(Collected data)

********************

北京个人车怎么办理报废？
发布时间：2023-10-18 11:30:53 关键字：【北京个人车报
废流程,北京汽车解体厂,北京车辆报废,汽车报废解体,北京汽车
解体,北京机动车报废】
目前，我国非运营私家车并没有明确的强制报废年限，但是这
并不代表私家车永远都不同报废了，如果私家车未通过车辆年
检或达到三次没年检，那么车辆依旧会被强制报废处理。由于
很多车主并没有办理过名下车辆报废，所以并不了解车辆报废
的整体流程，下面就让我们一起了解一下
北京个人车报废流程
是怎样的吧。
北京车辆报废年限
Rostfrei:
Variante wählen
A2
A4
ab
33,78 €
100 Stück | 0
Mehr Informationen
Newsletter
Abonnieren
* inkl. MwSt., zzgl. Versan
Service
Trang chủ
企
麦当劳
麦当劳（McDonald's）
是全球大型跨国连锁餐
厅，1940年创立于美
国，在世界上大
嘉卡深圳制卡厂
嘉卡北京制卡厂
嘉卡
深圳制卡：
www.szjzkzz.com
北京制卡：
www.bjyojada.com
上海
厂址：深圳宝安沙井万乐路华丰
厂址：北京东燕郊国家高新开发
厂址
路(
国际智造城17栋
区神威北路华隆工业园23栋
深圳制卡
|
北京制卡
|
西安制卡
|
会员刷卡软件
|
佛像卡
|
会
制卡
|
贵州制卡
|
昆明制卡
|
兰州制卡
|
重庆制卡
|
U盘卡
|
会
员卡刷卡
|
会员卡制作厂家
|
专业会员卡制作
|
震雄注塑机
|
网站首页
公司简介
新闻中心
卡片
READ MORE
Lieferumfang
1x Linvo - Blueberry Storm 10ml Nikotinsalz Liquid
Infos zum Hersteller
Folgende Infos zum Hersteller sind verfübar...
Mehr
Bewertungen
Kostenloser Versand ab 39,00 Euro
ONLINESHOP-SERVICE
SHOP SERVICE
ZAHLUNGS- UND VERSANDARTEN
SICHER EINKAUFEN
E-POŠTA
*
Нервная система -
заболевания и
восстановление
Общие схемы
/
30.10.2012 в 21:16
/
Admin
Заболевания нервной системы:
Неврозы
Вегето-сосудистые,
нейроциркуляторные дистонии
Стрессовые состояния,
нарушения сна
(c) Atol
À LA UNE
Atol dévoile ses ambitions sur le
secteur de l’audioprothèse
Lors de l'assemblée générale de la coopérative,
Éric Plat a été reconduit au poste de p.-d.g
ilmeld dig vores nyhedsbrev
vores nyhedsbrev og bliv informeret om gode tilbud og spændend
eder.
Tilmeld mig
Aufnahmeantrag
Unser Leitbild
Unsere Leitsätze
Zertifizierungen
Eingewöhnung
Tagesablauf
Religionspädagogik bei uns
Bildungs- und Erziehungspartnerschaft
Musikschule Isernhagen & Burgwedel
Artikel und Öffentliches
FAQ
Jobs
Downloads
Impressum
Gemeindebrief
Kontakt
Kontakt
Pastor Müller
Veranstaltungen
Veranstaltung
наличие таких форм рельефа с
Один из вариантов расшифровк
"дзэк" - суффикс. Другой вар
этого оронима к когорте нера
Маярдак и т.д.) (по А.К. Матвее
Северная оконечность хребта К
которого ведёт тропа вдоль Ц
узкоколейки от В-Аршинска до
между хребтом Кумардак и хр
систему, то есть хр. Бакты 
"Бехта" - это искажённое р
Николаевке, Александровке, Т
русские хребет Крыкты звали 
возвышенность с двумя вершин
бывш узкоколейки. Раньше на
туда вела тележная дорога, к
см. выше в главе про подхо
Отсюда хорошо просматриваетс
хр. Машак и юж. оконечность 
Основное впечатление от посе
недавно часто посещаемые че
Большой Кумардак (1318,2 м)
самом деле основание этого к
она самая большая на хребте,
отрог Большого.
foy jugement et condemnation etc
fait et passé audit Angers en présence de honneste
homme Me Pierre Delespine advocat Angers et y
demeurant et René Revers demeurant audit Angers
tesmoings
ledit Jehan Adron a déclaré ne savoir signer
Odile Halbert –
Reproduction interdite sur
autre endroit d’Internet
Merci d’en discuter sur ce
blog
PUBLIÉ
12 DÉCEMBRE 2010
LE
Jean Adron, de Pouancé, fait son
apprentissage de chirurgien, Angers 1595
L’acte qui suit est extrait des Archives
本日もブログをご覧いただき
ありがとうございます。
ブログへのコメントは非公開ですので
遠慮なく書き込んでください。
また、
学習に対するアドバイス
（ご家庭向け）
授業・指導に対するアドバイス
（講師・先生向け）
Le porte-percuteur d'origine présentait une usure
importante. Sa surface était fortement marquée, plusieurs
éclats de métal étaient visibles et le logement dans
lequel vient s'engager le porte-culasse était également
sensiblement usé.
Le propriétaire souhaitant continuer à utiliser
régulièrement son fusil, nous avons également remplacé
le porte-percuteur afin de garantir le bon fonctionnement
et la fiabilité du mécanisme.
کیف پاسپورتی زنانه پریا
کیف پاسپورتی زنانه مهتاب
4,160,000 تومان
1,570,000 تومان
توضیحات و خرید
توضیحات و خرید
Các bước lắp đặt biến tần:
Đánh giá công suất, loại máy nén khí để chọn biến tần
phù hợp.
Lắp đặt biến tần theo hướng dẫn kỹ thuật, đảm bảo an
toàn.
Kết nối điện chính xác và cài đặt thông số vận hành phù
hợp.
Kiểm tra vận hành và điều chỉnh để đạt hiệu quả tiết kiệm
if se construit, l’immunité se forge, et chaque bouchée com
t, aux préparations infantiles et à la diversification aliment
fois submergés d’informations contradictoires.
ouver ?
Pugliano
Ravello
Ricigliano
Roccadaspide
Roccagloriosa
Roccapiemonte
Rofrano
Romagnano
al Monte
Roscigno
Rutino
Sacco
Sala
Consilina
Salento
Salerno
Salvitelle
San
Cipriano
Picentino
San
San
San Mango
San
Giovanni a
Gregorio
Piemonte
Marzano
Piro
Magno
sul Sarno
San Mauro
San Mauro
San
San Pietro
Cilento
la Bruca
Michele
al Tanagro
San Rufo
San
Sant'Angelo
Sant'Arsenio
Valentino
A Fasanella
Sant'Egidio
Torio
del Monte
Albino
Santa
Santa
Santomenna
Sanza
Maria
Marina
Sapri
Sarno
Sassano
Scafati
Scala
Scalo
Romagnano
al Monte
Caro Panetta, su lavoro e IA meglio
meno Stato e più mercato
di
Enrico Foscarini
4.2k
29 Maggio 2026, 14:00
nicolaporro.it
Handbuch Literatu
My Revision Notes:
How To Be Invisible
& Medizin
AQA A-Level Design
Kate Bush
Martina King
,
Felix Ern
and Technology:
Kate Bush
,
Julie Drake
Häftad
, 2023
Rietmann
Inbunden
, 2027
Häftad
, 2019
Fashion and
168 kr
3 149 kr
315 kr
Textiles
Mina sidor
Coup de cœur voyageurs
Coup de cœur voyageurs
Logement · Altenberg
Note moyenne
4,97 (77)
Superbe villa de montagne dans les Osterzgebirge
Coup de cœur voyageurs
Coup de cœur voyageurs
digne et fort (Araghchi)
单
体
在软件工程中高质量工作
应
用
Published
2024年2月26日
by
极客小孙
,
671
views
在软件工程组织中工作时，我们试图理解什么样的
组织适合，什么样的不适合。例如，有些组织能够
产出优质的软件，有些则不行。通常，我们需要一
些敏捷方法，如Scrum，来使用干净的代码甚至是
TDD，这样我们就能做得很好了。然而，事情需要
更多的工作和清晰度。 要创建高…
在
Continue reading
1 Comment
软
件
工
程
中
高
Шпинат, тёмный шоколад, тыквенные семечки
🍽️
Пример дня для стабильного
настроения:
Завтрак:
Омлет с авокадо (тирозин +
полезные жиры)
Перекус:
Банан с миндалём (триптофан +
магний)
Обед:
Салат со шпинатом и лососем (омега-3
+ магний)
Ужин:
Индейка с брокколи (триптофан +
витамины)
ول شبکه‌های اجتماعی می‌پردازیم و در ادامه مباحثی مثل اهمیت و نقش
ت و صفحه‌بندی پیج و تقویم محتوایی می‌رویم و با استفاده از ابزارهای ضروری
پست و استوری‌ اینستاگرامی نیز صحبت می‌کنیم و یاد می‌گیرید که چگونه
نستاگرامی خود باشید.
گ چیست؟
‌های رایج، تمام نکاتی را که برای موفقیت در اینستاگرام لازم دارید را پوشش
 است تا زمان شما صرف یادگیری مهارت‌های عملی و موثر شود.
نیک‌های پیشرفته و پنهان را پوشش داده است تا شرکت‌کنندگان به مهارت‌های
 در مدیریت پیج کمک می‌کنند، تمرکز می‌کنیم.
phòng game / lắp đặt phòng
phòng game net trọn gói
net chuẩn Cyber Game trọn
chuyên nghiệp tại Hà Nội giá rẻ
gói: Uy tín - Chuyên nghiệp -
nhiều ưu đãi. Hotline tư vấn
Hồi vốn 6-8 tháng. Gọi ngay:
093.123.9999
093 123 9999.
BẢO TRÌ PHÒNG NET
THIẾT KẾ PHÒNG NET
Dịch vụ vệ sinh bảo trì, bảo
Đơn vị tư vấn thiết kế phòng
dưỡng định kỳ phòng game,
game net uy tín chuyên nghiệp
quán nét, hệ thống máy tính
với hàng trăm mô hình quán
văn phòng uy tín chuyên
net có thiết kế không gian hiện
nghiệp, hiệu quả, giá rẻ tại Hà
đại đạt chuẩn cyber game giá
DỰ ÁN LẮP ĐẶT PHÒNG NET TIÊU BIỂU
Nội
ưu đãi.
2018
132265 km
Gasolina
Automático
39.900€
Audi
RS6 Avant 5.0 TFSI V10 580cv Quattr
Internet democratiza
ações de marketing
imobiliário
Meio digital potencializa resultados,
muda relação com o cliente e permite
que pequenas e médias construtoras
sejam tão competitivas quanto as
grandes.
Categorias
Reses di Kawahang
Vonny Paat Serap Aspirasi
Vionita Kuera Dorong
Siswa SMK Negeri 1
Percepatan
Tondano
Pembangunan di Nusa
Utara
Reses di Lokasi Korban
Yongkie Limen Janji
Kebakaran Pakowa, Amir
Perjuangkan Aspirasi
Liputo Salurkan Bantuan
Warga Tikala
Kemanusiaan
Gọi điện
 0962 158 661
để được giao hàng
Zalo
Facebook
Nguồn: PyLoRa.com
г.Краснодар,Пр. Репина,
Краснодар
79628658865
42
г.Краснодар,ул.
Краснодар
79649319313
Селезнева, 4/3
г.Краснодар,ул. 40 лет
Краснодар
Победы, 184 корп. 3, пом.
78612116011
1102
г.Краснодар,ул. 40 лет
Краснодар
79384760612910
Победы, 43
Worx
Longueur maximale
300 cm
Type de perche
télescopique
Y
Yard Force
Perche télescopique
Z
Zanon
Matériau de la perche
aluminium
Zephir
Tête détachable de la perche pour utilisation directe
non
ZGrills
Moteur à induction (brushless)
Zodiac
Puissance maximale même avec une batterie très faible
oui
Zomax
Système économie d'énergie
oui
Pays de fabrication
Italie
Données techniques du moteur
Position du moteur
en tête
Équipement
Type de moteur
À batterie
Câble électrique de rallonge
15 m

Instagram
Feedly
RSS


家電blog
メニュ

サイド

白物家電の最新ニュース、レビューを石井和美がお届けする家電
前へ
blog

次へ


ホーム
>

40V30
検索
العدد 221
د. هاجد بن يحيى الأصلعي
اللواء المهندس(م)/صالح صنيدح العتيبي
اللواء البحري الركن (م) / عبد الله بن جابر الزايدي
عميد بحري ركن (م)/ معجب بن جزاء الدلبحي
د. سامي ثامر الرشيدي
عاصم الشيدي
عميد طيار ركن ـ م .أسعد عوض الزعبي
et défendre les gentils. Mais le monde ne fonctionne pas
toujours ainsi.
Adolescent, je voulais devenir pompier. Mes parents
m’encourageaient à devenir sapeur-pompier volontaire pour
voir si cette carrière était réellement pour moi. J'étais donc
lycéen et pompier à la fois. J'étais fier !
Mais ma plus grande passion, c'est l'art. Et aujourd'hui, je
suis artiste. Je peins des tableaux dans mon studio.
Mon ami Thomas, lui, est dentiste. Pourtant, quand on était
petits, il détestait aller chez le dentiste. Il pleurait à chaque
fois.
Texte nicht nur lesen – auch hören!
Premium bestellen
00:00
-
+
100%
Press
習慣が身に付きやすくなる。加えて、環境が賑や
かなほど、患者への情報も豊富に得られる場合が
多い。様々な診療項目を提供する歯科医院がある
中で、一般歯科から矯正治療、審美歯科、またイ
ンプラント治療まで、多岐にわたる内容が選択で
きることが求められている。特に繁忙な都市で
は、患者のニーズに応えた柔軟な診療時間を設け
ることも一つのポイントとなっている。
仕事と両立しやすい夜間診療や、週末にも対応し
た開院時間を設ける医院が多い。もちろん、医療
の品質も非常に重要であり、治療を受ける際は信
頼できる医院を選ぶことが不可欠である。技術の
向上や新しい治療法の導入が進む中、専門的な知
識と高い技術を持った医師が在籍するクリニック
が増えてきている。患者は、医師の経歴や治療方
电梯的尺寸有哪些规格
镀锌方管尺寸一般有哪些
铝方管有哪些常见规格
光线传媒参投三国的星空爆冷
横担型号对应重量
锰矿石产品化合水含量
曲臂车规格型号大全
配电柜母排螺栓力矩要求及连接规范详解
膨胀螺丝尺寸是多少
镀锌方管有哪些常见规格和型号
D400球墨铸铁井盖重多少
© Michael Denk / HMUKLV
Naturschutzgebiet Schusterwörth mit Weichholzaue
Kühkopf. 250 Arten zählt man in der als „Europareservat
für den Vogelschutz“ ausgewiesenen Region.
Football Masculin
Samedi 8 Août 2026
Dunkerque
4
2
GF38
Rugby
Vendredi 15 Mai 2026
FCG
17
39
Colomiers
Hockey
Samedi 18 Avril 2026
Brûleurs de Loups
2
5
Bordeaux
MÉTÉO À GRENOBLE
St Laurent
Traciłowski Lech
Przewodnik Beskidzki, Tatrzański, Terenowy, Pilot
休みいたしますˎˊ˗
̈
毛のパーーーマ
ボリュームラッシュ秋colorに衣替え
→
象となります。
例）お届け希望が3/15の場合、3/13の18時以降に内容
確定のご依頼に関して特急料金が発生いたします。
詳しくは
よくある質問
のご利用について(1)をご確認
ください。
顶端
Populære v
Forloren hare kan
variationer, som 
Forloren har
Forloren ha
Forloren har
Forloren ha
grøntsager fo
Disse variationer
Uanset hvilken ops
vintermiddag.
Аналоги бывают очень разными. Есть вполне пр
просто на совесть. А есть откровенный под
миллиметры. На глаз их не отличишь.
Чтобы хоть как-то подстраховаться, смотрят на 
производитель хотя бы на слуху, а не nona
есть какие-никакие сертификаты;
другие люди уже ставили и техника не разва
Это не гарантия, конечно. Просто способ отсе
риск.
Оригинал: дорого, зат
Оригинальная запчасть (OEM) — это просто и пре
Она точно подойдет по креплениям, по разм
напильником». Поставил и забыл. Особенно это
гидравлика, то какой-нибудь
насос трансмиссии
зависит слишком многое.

********************

## Exercise
Set down verbatim only the lines between the start of the data above and the line with "хр. Машак и юж. оконечность", both boundaries included.

## Answer to the exercise
北京个人车怎么办理报废？
发布时间：2023-10-18 11:30:53 关键字：【北京个人车报
废流程,北京汽车解体厂,北京车辆报废,汽车报废解体,北京汽车
解体,北京机动车报废】
目前，我国非运营私家车并没有明确的强制报废年限，但是这
并不代表私家车永远都不同报废了，如果私家车未通过车辆年
检或达到三次没年检，那么车辆依旧会被强制报废处理。由于
很多车主并没有办理过名下车辆报废，所以并不了解车辆报废
的整体流程，下面就让我们一起了解一下
北京个人车报废流程
是怎样的吧。
北京车辆报废年限
Rostfrei:
Variante wählen
A2
A4
ab
33,78 €
100 Stück | 0
Mehr Informationen
Newsletter
Abonnieren
* inkl. MwSt., zzgl. Versan
Service
Trang chủ
企
麦当劳
麦当劳（McDonald's）
是全球大型跨国连锁餐
厅，1940年创立于美
国，在世界上大
嘉卡深圳制卡厂
嘉卡北京制卡厂
嘉卡
深圳制卡：
www.szjzkzz.com
北京制卡：
www.bjyojada.com
上海
厂址：深圳宝安沙井万乐路华丰
厂址：北京东燕郊国家高新开发
厂址
路(
国际智造城17栋
区神威北路华隆工业园23栋
深圳制卡
|
北京制卡
|
西安制卡
|
会员刷卡软件
|
佛像卡
|
会
制卡
|
贵州制卡
|
昆明制卡
|
兰州制卡
|
重庆制卡
|
U盘卡
|
会
员卡刷卡
|
会员卡制作厂家
|
专业会员卡制作
|
震雄注塑机
|
网站首页
公司简介
新闻中心
卡片
READ MORE
Lieferumfang
1x Linvo - Blueberry Storm 10ml Nikotinsalz Liquid
Infos zum Hersteller
Folgende Infos zum Hersteller sind verfübar...
Mehr
Bewertungen
Kostenloser Versand ab 39,00 Euro
ONLINESHOP-SERVICE
SHOP SERVICE
ZAHLUNGS- UND VERSANDARTEN
SICHER EINKAUFEN
E-POŠTA
*
Нервная система -
заболевания и
восстановление
Общие схемы
/
30.10.2012 в 21:16
/
Admin
Заболевания нервной системы:
Неврозы
Вегето-сосудистые,
нейроциркуляторные дистонии
Стрессовые состояния,
нарушения сна
(c) Atol
À LA UNE
Atol dévoile ses ambitions sur le
secteur de l’audioprothèse
Lors de l'assemblée générale de la coopérative,
Éric Plat a été reconduit au poste de p.-d.g
ilmeld dig vores nyhedsbrev
vores nyhedsbrev og bliv informeret om gode tilbud og spændend
eder.
Tilmeld mig
Aufnahmeantrag
Unser Leitbild
Unsere Leitsätze
Zertifizierungen
Eingewöhnung
Tagesablauf
Religionspädagogik bei uns
Bildungs- und Erziehungspartnerschaft
Musikschule Isernhagen & Burgwedel
Artikel und Öffentliches
FAQ
Jobs
Downloads
Impressum
Gemeindebrief
Kontakt
Kontakt
Pastor Müller
Veranstaltungen
Veranstaltung
наличие таких форм рельефа с
Один из вариантов расшифровк
"дзэк" - суффикс. Другой вар
этого оронима к когорте нера
Маярдак и т.д.) (по А.К. Матвее
Северная оконечность хребта К
которого ведёт тропа вдоль Ц
узкоколейки от В-Аршинска до
между хребтом Кумардак и хр
систему, то есть хр. Бакты 
"Бехта" - это искажённое р
Николаевке, Александровке, Т
русские хребет Крыкты звали 
возвышенность с двумя вершин
бывш узкоколейки. Раньше на
туда вела тележная дорога, к
см. выше в главе про подхо
Отсюда хорошо просматриваетс
хр. Машак и юж. оконечность 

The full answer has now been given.